# Extracted entries
·····

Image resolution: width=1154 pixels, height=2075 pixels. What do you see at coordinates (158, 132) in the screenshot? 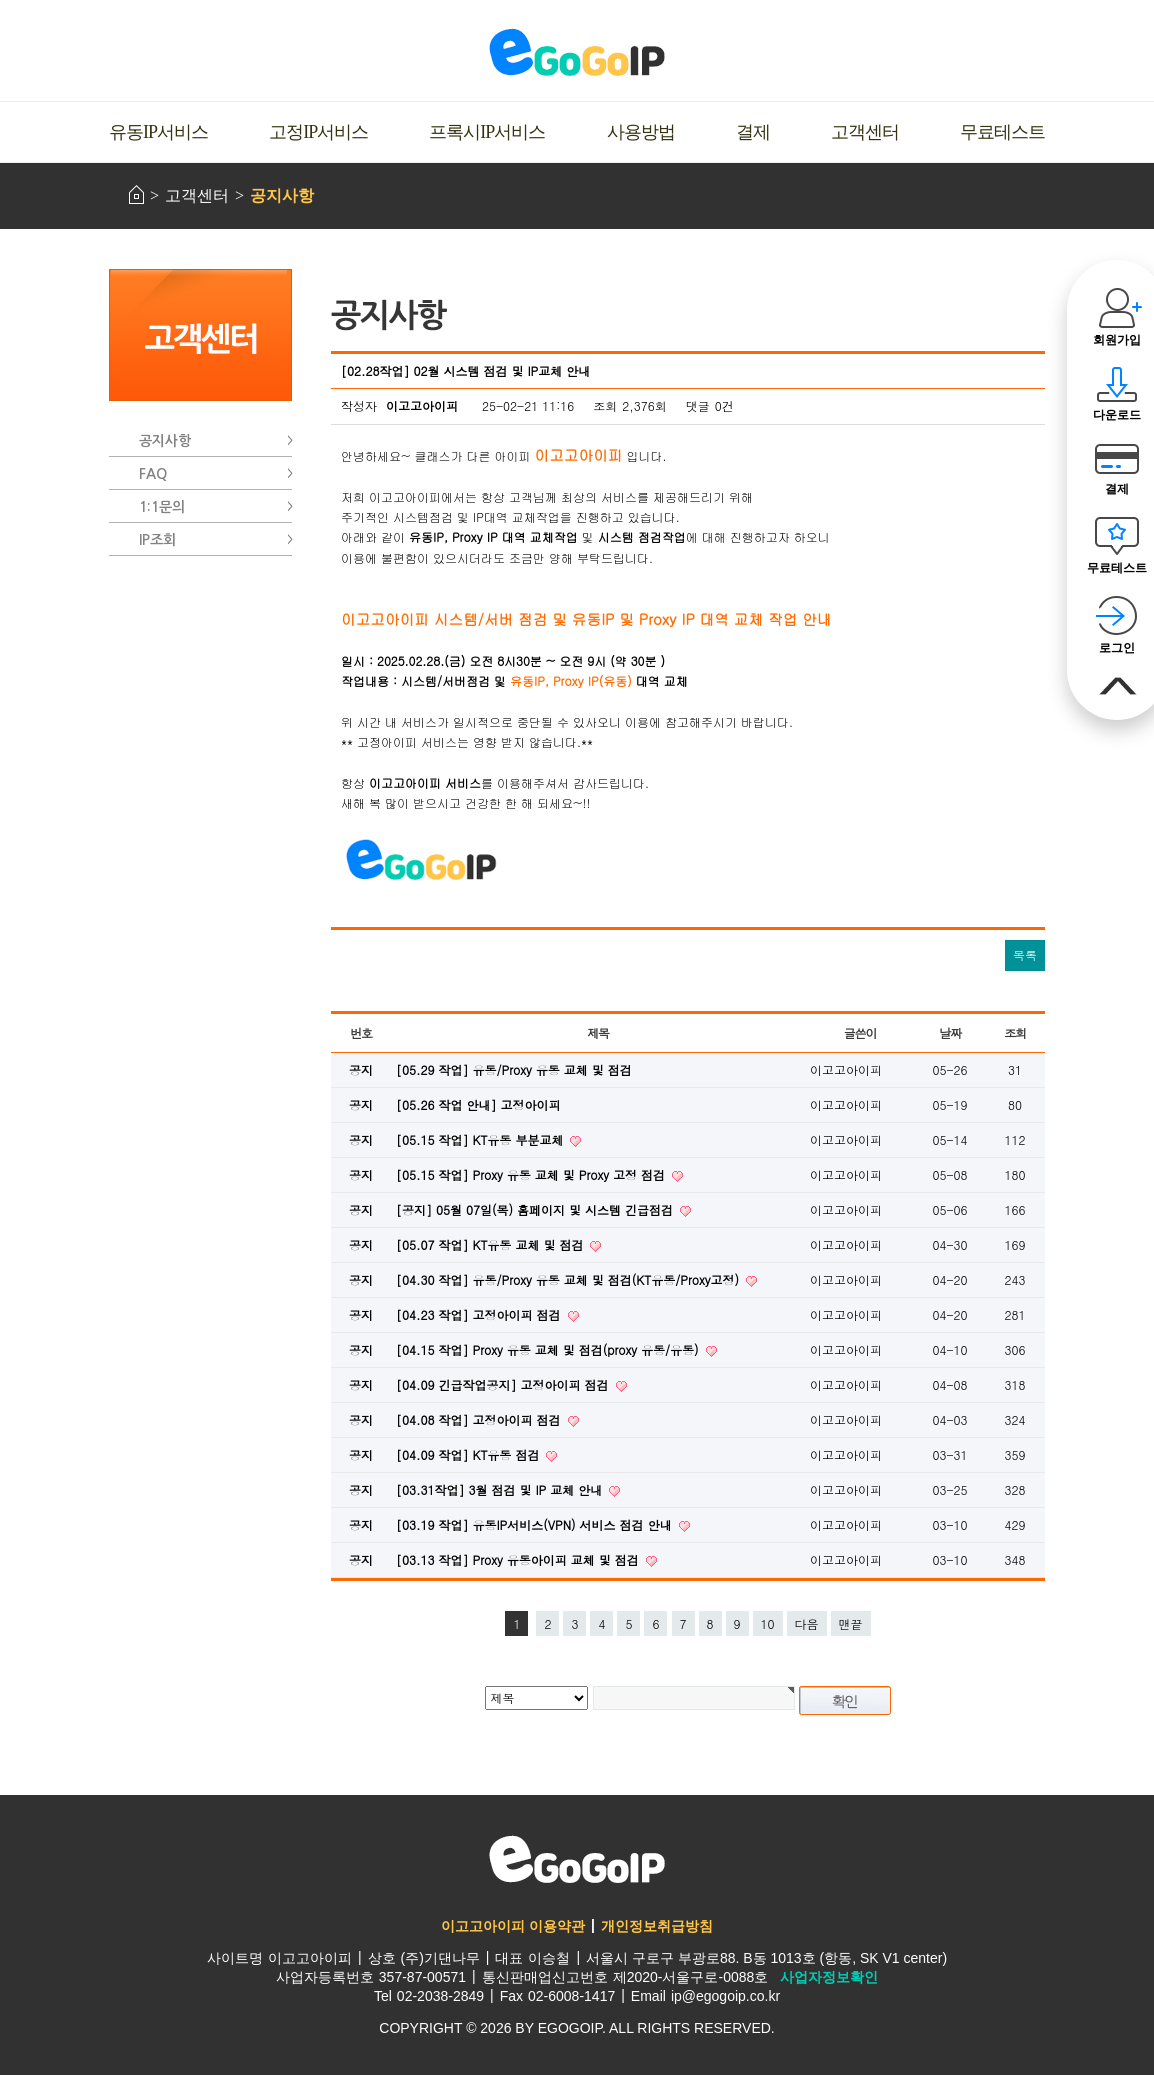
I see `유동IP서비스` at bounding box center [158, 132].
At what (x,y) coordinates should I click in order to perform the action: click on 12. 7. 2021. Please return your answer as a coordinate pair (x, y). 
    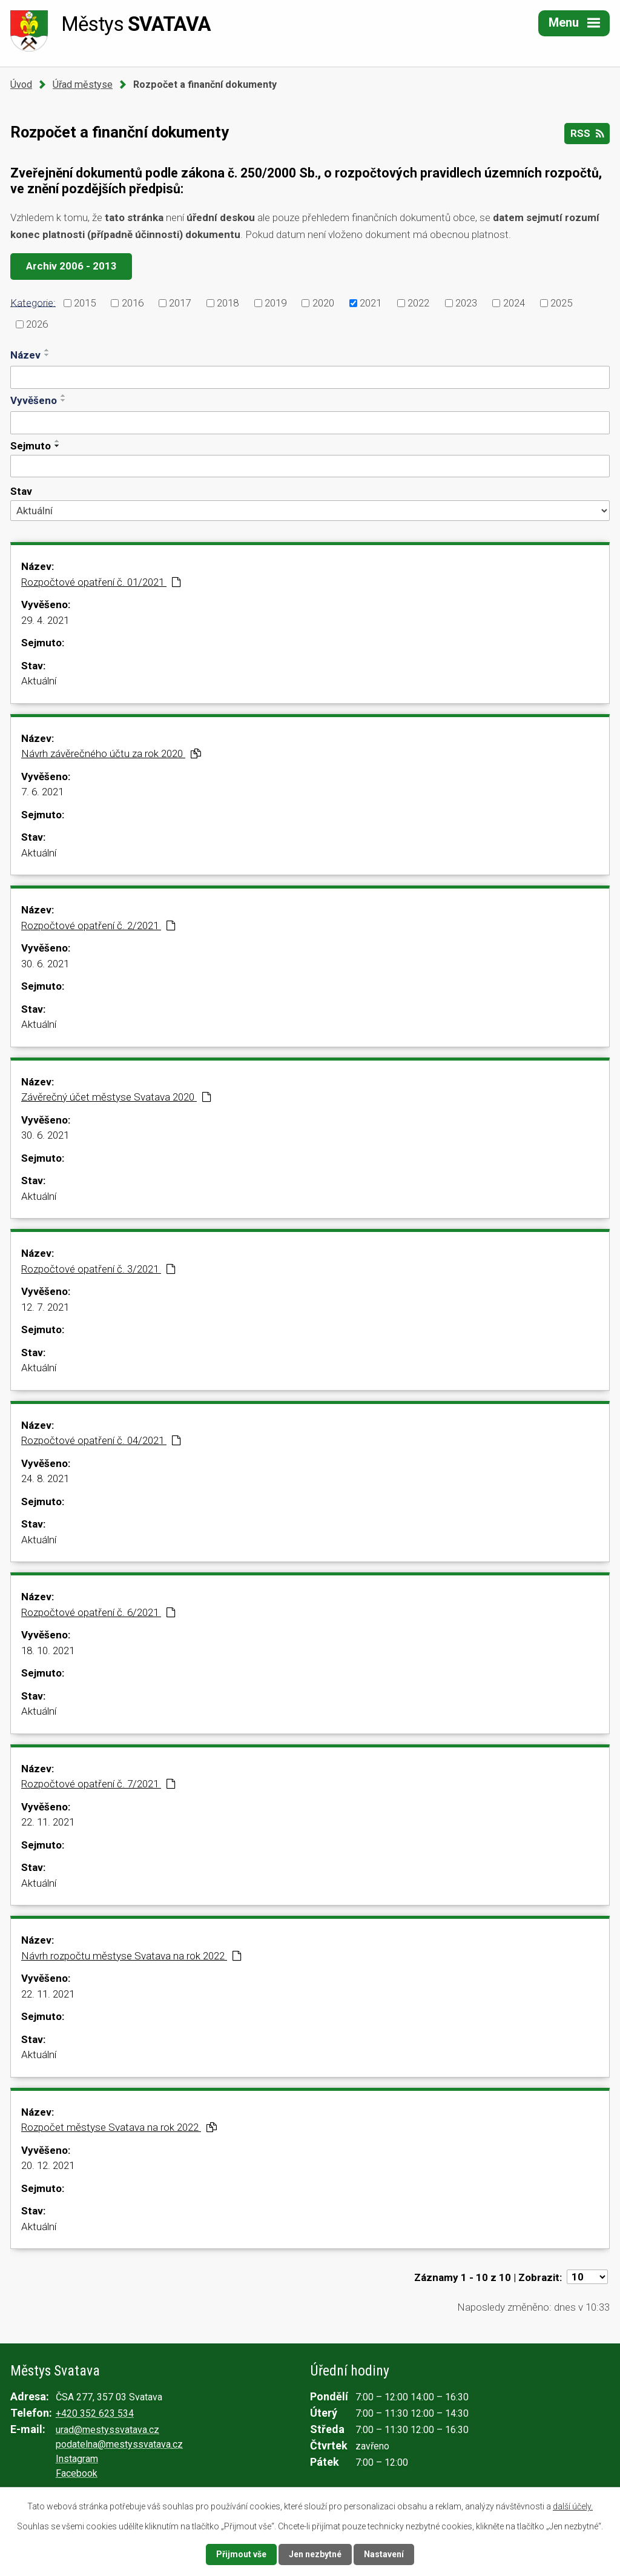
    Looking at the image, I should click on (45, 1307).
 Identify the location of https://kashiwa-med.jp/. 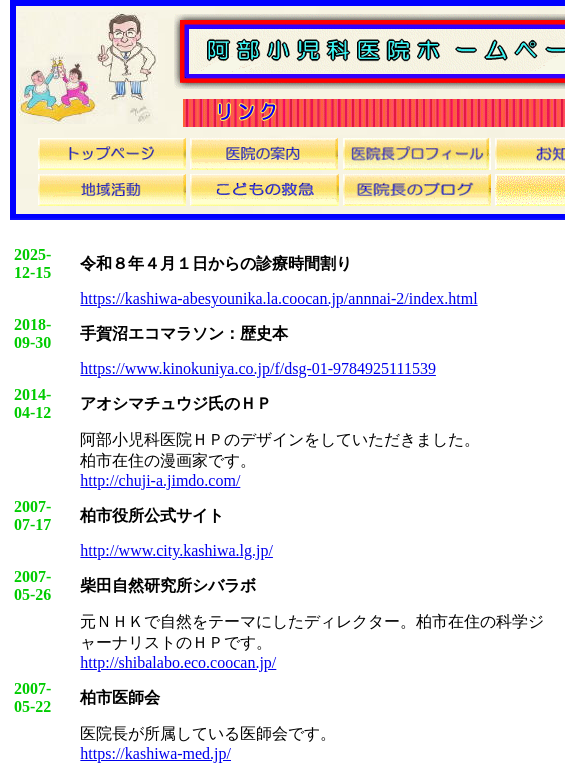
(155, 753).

·····

# Task directions
Only the lines from the one with "At what (x,y)" through the last line of the records above are wanted, copied exactly and with pictures omitted.

# Answer for this exercise
At what (x,y) coordinates should I click in order to perform the action: click on 12. 7. 2021. Please return your answer as a coordinate pair (x, y). 
    Looking at the image, I should click on (45, 1307).
 Identify the location of https://kashiwa-med.jp/. 
(155, 753).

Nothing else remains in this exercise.